Stan Petry

No. 45, 6
- Position: Defensive back

Personal information
- Born: August 14, 1966 (age 59) Alvin, Texas, U.S.
- Listed height: 5 ft 11 in (1.80 m)
- Listed weight: 174 lb (79 kg)

Career information
- High school: Willowridge (Houston, Texas)
- College: TCU
- NFL draft: 1989: 4th round, 88th overall pick

Career history
- Kansas City Chiefs (1989–1991); New Orleans Saints (1991); Houston Oilers (1993)*; Baltimore Stallions (1994); Milwaukee Mustangs (1995–1997); Albany Firebirds (1998); Grand Rapids Rampage (1998–1999); Houston ThunderBears (1999); Buffalo Destroyers (2000); Houston ThunderBears (2000); New York Dragons (2001);
- * Offseason and/or practice squad member only

Career NFL statistics
- Interceptions: 4
- Sacks: 0.5
- Touchdowns: 1
- Stats at Pro Football Reference

Career AFL statistics
- Tackles: 182
- Interceptions: 9
- Stats at ArenaFan.com

= Stan Petry =

American football player (born 1966)

Stanley Edward Petry (born August 14, 1966) is an American former professional football player who was a defensive back in the National Football League (NFL), Canadian Football League (CFL), and Arena Football League (AFL).

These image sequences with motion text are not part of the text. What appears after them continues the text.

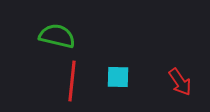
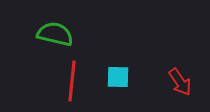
green semicircle: moved 2 px left, 2 px up
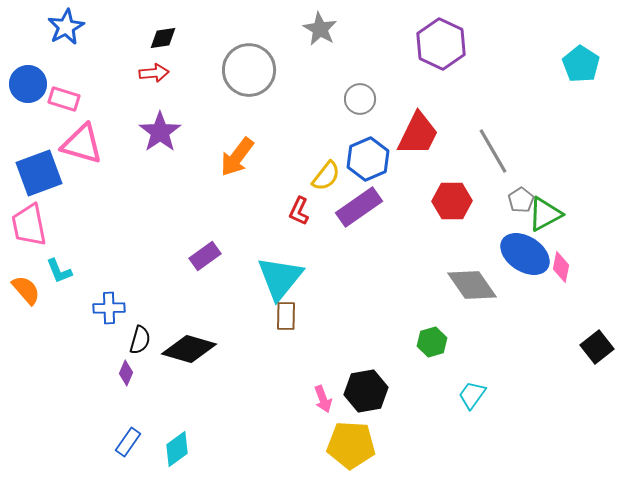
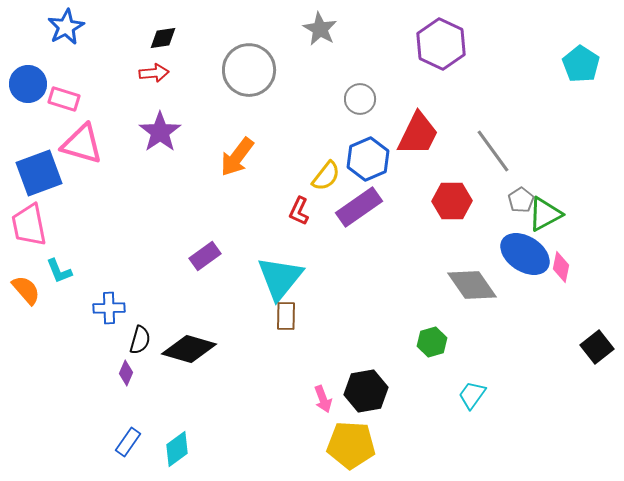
gray line at (493, 151): rotated 6 degrees counterclockwise
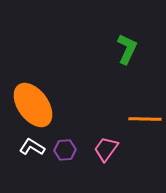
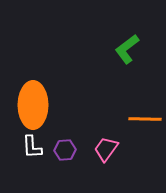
green L-shape: rotated 152 degrees counterclockwise
orange ellipse: rotated 36 degrees clockwise
white L-shape: rotated 125 degrees counterclockwise
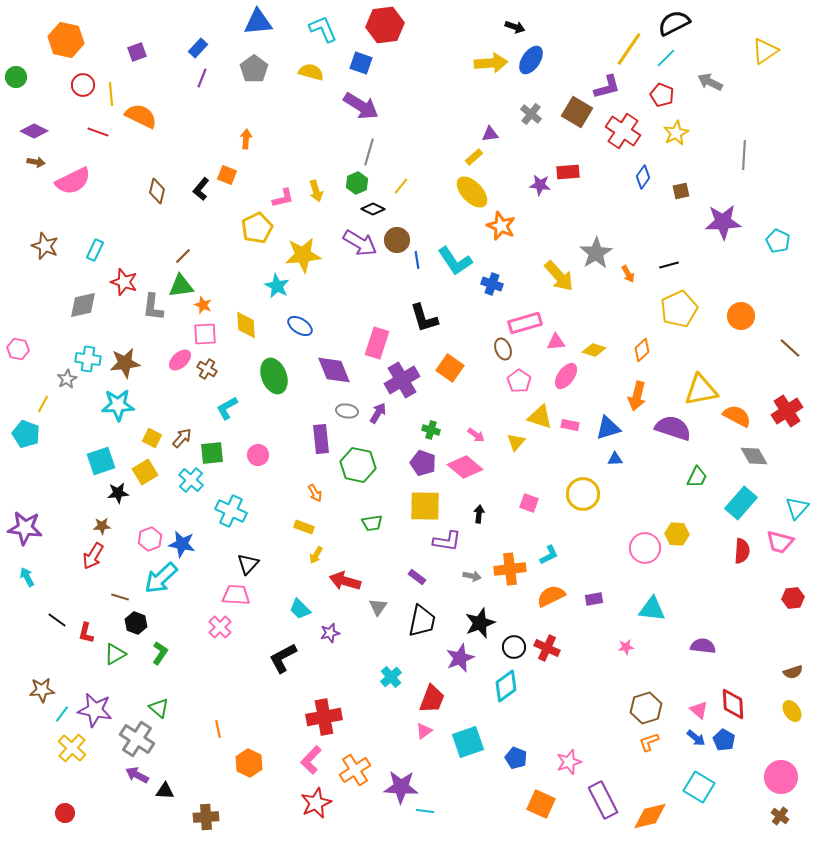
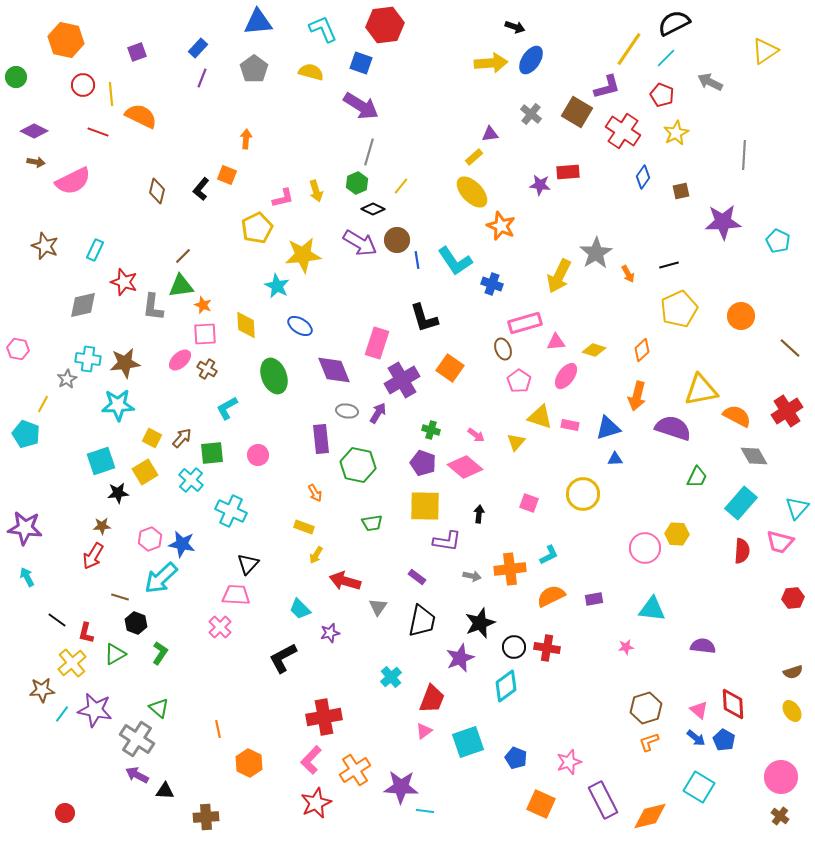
yellow arrow at (559, 276): rotated 68 degrees clockwise
red cross at (547, 648): rotated 15 degrees counterclockwise
yellow cross at (72, 748): moved 85 px up; rotated 8 degrees clockwise
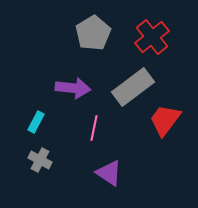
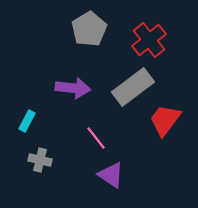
gray pentagon: moved 4 px left, 4 px up
red cross: moved 3 px left, 3 px down
cyan rectangle: moved 9 px left, 1 px up
pink line: moved 2 px right, 10 px down; rotated 50 degrees counterclockwise
gray cross: rotated 15 degrees counterclockwise
purple triangle: moved 2 px right, 2 px down
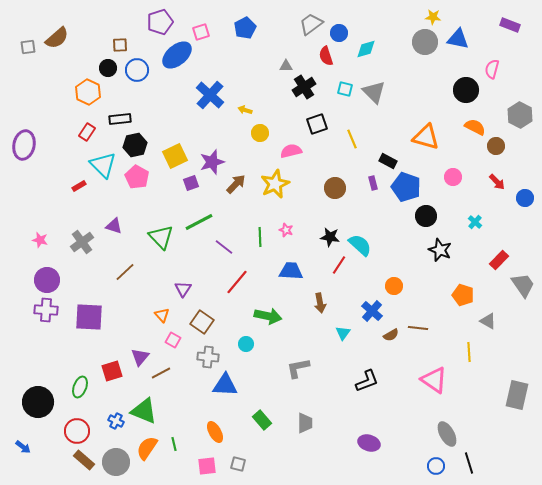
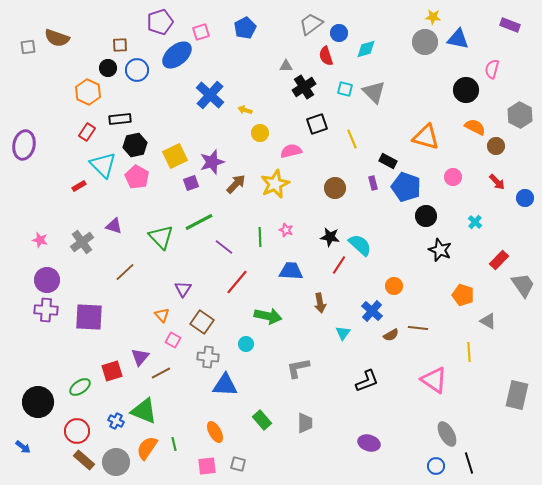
brown semicircle at (57, 38): rotated 60 degrees clockwise
green ellipse at (80, 387): rotated 35 degrees clockwise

He played college football for the TCU Horned Frogs. Petry was selected by the Kansas City Chiefs in the fourth round of the 1989 NFL draft. He also played for the Baltimore Stallions of the CFL and Milwaukee Mustangs, Albany Firebirds, Grand Rapids Rampage, Houston ThunderBears, Buffalo Destroyers and New York Dragons of the AFL.